Teil 1 des 2.Berichtes:
Ja, es ist Zeit. Zeit, um Zeit haben, Zeit, um in Ruhe zurück zu schauen und nach vorne. Zeit, den Ball mal ein wenig flach zu halten. Aber Letzteres wäre ja langweilig. Und wenn alle Welt schon seinen Senf zur EM dazu gibt, auch so ausgewiesene Fußballexperten wie Otto Schily oder Angela Merkel, dann darf ich ja wohl auch mal.
Es war eine schöne EM. Sie hat Spaß gemacht. Also mir zumindest. Etwas anderes hatte ich eigentlich auch nicht erwartet. Oder hat hier ernsthaft jemand mit einem Erfolg der deutschen Nationalmannschaft gerechnet? Wie gesagt: ernsthaft? Dessen Hirn kann dann eigentlich nur von der allgegenwärtigen Propaganda-Maschinerie der Medien vor dem Turnier vernebelt worden sein. Mit dieser Mannschaft war nix zu holen. Was eigentlich schade ist, denn die anderen waren ja teilweise auch nicht besser. Aber der Reihe nach:
Bulgarien: die Prügelknaben. Das beste 0:5 aller Zeiten in einem EM-Turnier. Aber das war sicherlich nicht die Art von Lob, die man in Sofia und Umgebung erwartet hatte. Es bleibt dabei: bei großen Turnieren reißen diese Schönspieler nie etwas. Ausnahme: 1994, als wir aus lauter Mitleid Häßler gegen Letchkov zum Kopfball stellten.
Russland: unter Wert geschlagen. Wunderbar, wie Aleinitchev im ersten Spiel die komplette Abwehr von Real Madrid, sicherlich eine dreistellige Millionen-Ablösesumme wert, aussehen ließ wie dumme Schuljungs. Hätte ein Tor verdient gehabt, und wer weiß, wie es dann gelaufen wäre. Nur schade, dass die den Mostowoj dabei hatten. Der hatte wohl vergessen, dass Fußball ein Laufspiel sein kann. Woraufhin ihm doch schon nach dem ersten Spiel auffiel, dass die Vorbereitung Schuld sei. Woraufhin seinem Trainer auffiel, dass man dem Rentner doch schon mal vorzeitigen Sommer-Urlaub gewähren könnte. Recht so. So schlappe Ausreden verdienen bei uns noch nicht mal das fragende Hochziehen einer Augenbraue. Wenn ich da allein an Berti Vogts 1998 denke, der das WM-Aus gegen Kroatien auf eine Anweisung der FIFA zurück führte...
Gegen Portugal wurden sie vom Schiri verschaukelt, gegen Griechenland drehten sie noch mal ordentlich auf, hätten auch 5:1 gewinnen können.

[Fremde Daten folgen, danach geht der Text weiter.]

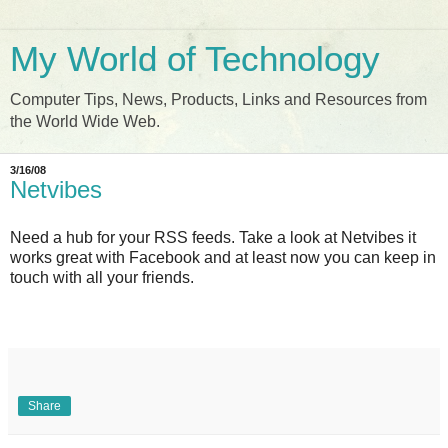
My World of Technology
Computer Tips, News, Products, Links and Resources from
the World Wide Web.
3/16/08
Netvibes
Need a hub for your RSS feeds. Take a look at Netvibes it
works great with Facebook and at least now you can keep in
touch with all your friends.
Share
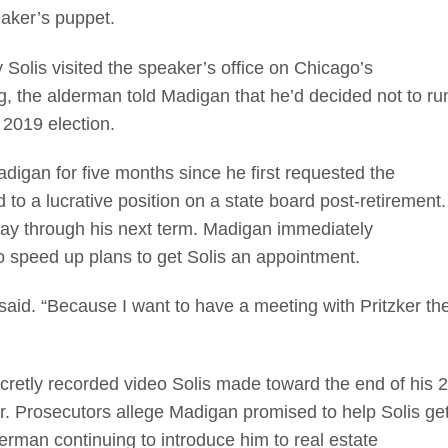
eaker’s puppet.
Solis visited the speaker’s office on Chicago’s
, the alderman told Madigan that he’d decided not to ru
y 2019 election.
adigan for five months since he first requested the
 to a lucrative position on a state board post-retirement.
way through his next term. Madigan immediately
to speed up plans to get Solis an appointment.
said. “Because I want to have a meeting with Pritzker th
cretly recorded video Solis made toward the end of his 2
. Prosecutors allege Madigan promised to help Solis ge
erman continuing to introduce him to real estate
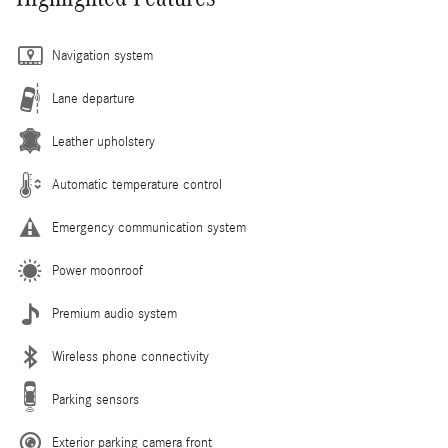
Navigation system
Lane departure
Leather upholstery
Automatic temperature control
Emergency communication system
Power moonroof
Premium audio system
Wireless phone connectivity
Parking sensors
Exterior parking camera front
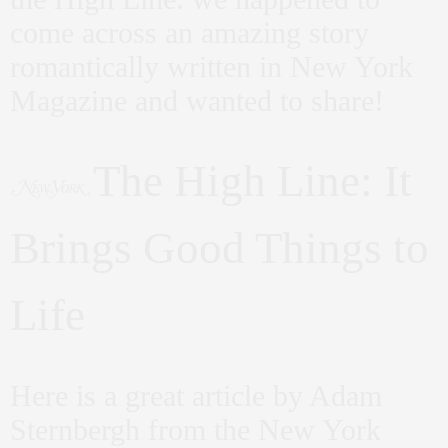
come across an amazing story
romantically written in New York
Magazine and wanted to share!
The High Line: It
Brings Good Things to
Life
Here is a great article by Adam
Sternbergh from the New York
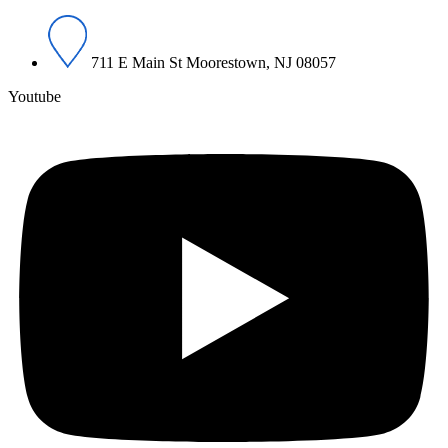
711 E Main St Moorestown, NJ 08057
Youtube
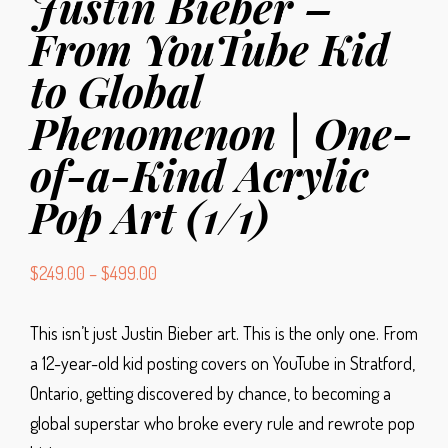
Justin Bieber –
From YouTube Kid
to Global
Phenomenon | One-
of-a-Kind Acrylic
Pop Art (1/1)
$
249.00
–
$
499.00
This isn’t just Justin Bieber art. This is the only one.
From
a 12-year-old kid posting covers on YouTube in Stratford,
Ontario, getting discovered by chance, to becoming a
global superstar who broke every rule and rewrote pop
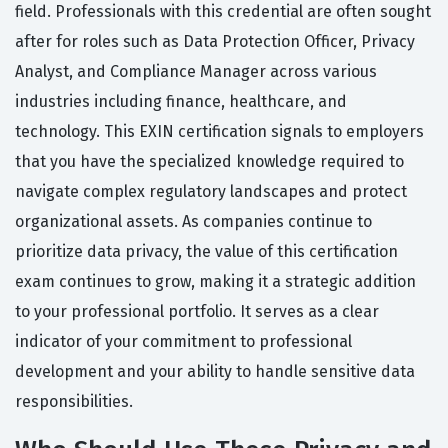
field. Professionals with this credential are often sought
after for roles such as Data Protection Officer, Privacy
Analyst, and Compliance Manager across various
industries including finance, healthcare, and
technology. This EXIN certification signals to employers
that you have the specialized knowledge required to
navigate complex regulatory landscapes and protect
organizational assets. As companies continue to
prioritize data privacy, the value of this certification
exam continues to grow, making it a strategic addition
to your professional portfolio. It serves as a clear
indicator of your commitment to professional
development and your ability to handle sensitive data
responsibilities.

Dann wären uns aber noch einige lustige Spiele der Ottokraten entgangen. Deshalb: raus mit Applaus!
Lettland: eine tapfere Truppe mit sehr sympathischen Fans, die ich ja live vor Ort erleben durfte. Nur: ein Klasse-Spieler mit Maris Verpakovskis reicht eben noch nicht. Außer gegen Deutschland natürlich.
Schweiz: wenigstens sehr unterhaltsam. Zwei Platzverweise und eine Sperre wegen Rotzens, das Ganze in drei Spielen – rekordverdächtig. Dazu noch die gelungenen Einlagen von Torhüter Stiel, die jedem, der sich nur für solche Turniere und nicht für die Bundesliga interessiert, schlagartig klar machten, warum Borussia Mönchengladbach zuletzt immer schön gegen den Abstieg spielte. In der Bundesliga werde ich ihn wirklich vermissen, die Schweizer auf internationalem Parkett hingegen nicht so sehr.
Kroatien: mal wieder voll auf die Socken. Also auf die der anderen. Man war aber unfair den Kroaten gegenüber, da schon im ersten Spiel ihre gesamte Turniertaktik über den Haufen geworfen wurde: da dachten sie, sie könnten sich wie immer durchs Turnier schwalben, wenn vorne wie immer nicht so viel ging – aber der Schiri im Spiel Schweiz-Kroatien zeigte gleich zwei Spielern Gelb dafür, und damit waren sie erledigt. Immerhin: Trainer Otto Baric schloss sich nicht dem bei der EM weit verbreiteten Usus des Spuckens an, obwohl man das bei ihm als Trainer von Austria Salzburg noch ganz anders in Erinnerung hatte. Ein netter Charakterzug, der die Kroaten aber auch nicht vor dem verdienten Ausscheiden in der Vorrunde bewahren konnte.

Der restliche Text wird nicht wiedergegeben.